The specified frequency fp may be, for example, 40.68 MHz. In
addition, the frequency of the high-frequency power outputted from
the high-frequency power supply 83 may be appropriately set in a
range of 450 kHz to 100 MHz depending on the raw material gas and
the reaction gas.
[0034] The following is a description of FIG. 1. The controller 7
has a main controller, an input device, an output device, a display
device, and a storage device. The main controller controls each
component of the film forming apparatus 100, for example, the
opening/closing valves 71b to 74b, the mass flow controllers 71a to
74a, the high-frequency power supply 83, the heater 21, the vacuum
pump of the exhaust mechanism 42, and the like. The main controller
performs control using, for example, a computer (central processing
unit (CPU)). The storage device stores parameters of various
processes performed by the film forming apparatus 100. In addition,
a program for controlling a process executed by the film forming
apparatus 100, that is, a storage medium storing a processing
recipe is set in the storage device. The main controller calls a
predetermined processing recipe stored in the storage medium, and
controls the film forming apparatus 100 to execute a predetermined
process, based on the processing recipe. For example, the
controller 7 controls the opening/closing times of the
opening/closing valves 71b and 72b so as to control the time for
one-round supply of the raw material gas.

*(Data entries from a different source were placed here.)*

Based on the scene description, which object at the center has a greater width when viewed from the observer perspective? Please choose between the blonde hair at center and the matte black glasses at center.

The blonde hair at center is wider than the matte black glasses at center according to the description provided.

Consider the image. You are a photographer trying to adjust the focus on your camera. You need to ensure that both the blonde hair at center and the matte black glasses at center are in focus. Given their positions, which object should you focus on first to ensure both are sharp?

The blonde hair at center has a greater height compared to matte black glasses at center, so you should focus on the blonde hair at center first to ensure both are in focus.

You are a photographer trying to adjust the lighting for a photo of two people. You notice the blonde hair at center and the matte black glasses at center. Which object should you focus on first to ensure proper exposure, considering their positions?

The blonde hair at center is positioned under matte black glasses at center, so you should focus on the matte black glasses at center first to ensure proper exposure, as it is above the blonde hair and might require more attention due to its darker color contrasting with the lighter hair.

[0035] In the film forming apparatus 100 configured as described
above, first, the gate valve 12 is opened, and the wafer W is
loaded into the chamber 1 through the loading/unloading port 11 and
placed on the susceptor 2 by the transfer device (not illustrated).
The transfer device is retracted from the chamber 1, and the
controller 7 raises the susceptor 2 to the processing position.
Then, the controller 7 closes the gate valve 12, maintains the
interior of the chamber 1 at a predetermined reduced pressure, and
controls the temperature of the susceptor 2 to a predetermined
temperature by the heater 21 depending on a film forming reaction
when performing the ALD-based film formation.
[0036] In this state, the controller 7 opens the opening/closing
valves 73b and 74b and continuously supplies the purge gas from the
first purge gas source 53 and the second purge gas source 54
through the first purge gas supply pipe 63 and the second purge gas
supply pipe 64, respectively. The controller 7 opens and closes the
opening/closing valve 71b of the raw material gas supply pipe 61
and the opening/closing valve 72b of the reaction gas supply pipe
62 in an alternate and intermittent manner while continuously
supplying the purge gas. In addition, the controller 7 turns on the
high-frequency power supply 83 of the plasma generation mechanism 6
at the supply timing of the reaction gas.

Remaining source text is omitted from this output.